*** Source information ***
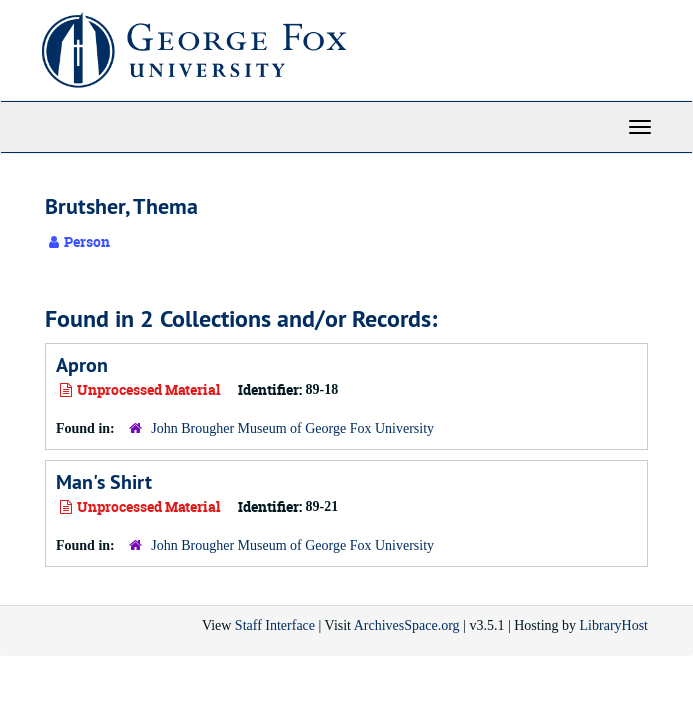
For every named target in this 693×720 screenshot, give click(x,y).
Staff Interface (275, 625)
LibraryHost (614, 625)
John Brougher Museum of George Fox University (292, 428)
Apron (82, 365)
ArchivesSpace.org (407, 625)
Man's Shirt (104, 482)
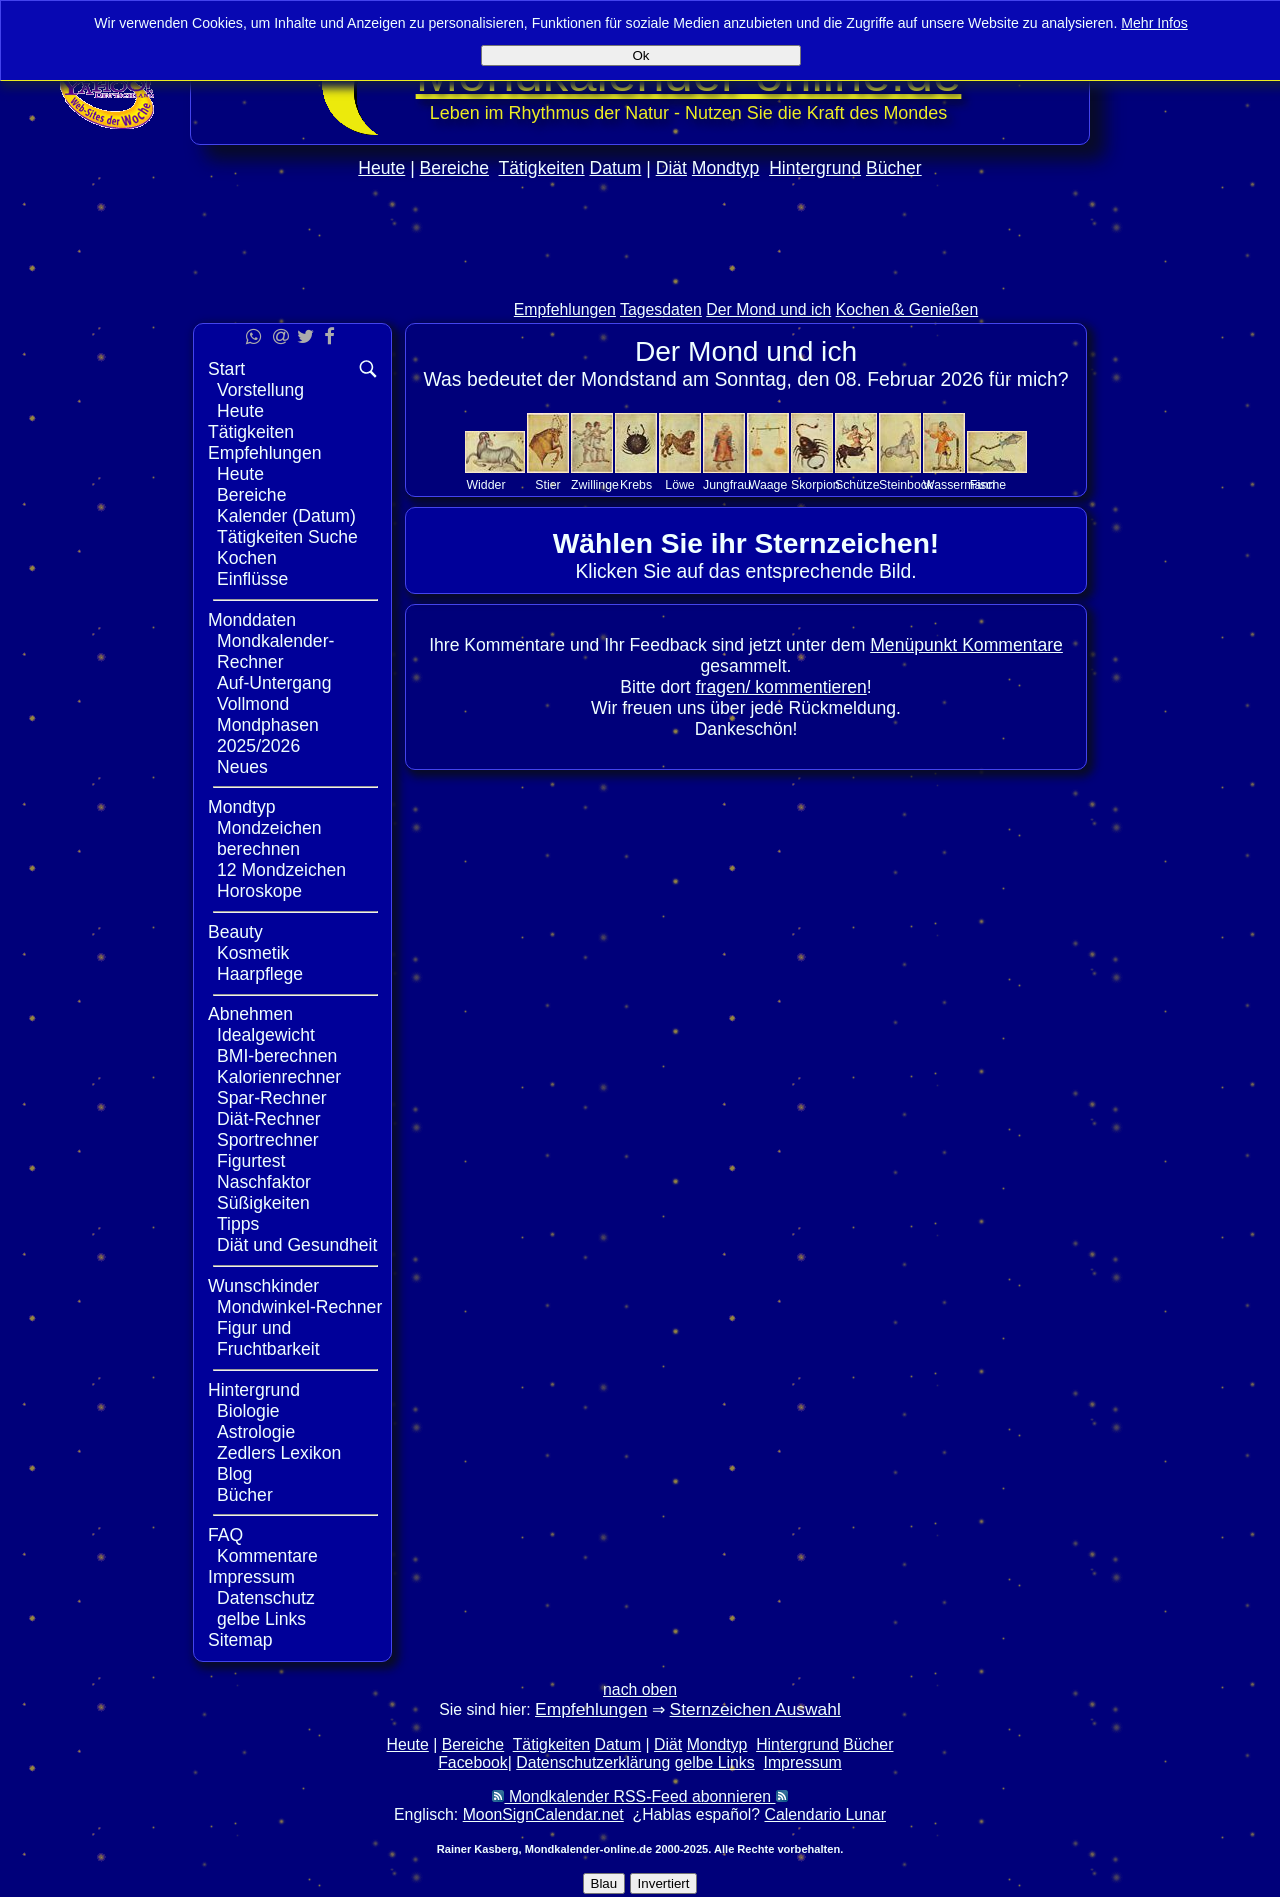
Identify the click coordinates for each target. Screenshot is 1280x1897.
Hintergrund (815, 168)
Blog (234, 1474)
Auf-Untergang (274, 683)
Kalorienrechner (279, 1077)
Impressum (251, 1577)
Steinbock (906, 485)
*** End of Source information ***
• _Exercise requirements_: Transcribe nothing but the lines from the one containing "LibraryHost (614, 625)" through the final line of the records, exactly as written and without pictures.

• _Task answer_:
LibraryHost (614, 625)
John Brougher Museum of George Fox University (292, 428)
Apron (82, 365)
ArchivesSpace.org (407, 625)
Man's Shirt (104, 482)
Identify the click coordinates for each target. Screenshot is 1280x1897.
Hintergrund (815, 168)
Blog (234, 1474)
Auf-Untergang (274, 683)
Kalorienrechner (279, 1077)
Impressum (251, 1577)
Steinbock (906, 485)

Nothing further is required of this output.